JALの求める公的資金を利用した資本増強は産業活力再生法に基づく措置だが、この制度は金融市場の変調などで一時的に自己資本が減少した企業を念頭に置いたものだ。構造的な問題を抱え、金融危機以前から慢性的な低収益に悩んできたJALを適用対象にすべきではない。」
(日本経済新聞2009年9月25日2面 社説)

公的資金を投入するのであれば、その前提として第三者機関によるデューデリを行い、実態財務諸表を開示すべきでしょう。2009年6月末現在の日航の純資産の部(単位:百万円)は次の通りです。

20090925_01

一方、退職給付債務の状況は次の通りです(平成21年3月31日現在)

20090925_02

これは会計上引当てられていない退職給付債務が3,314億円存在することを意味しています。これを勘案するとすでに日本航空は債務超過であると言えるのです。保守的に会計処理を行ない実態財務諸表を開示した上で、公的資金投入の是非を論じてもらいたいと僕は思います。
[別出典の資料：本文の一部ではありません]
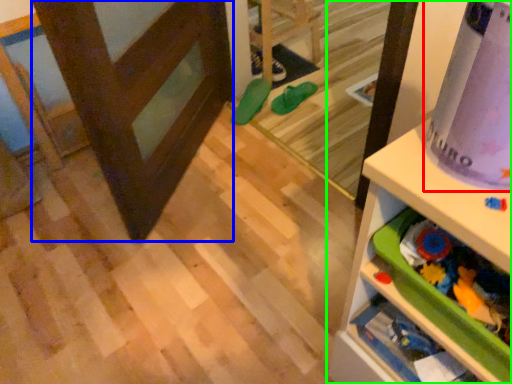 Question: Which object is the farthest from wrapping paper (highlighted by a red box)? Choose among these: screen door (highlighted by a blue box) or shelf (highlighted by a green box).

Choices:
 (A) screen door
 (B) shelf

Answer: (A) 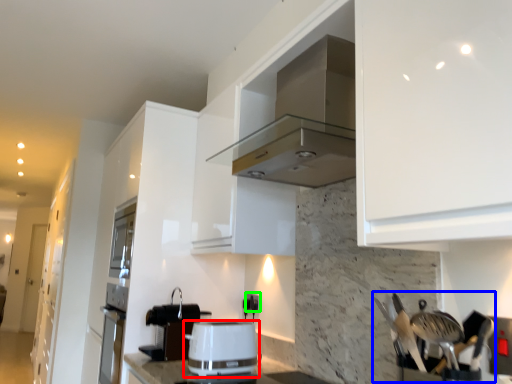 Question: Which object is the closest to the kitchen appliance (highlighted by a red box)? Choose among these: silverware (highlighted by a blue box) or electric outlet (highlighted by a green box).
昨夜、DVDで「実録・連合赤軍 あさま山荘への道程」を見ました。若松孝二監督の映画ということもあり、覚悟した上で観たのですが、思っていた以上にキツイ映画でした。

閉じた集団の狂気をこの映画は描いていますが、企業の中にも多かれ少なかれその企業の中でしか通用しない常識というものがあり、その常識をいったん全部ご破算にしないと自主再生なんて不可能なのかもしれません。法的処理にはそういう意味合いもあるのだと僕は思います。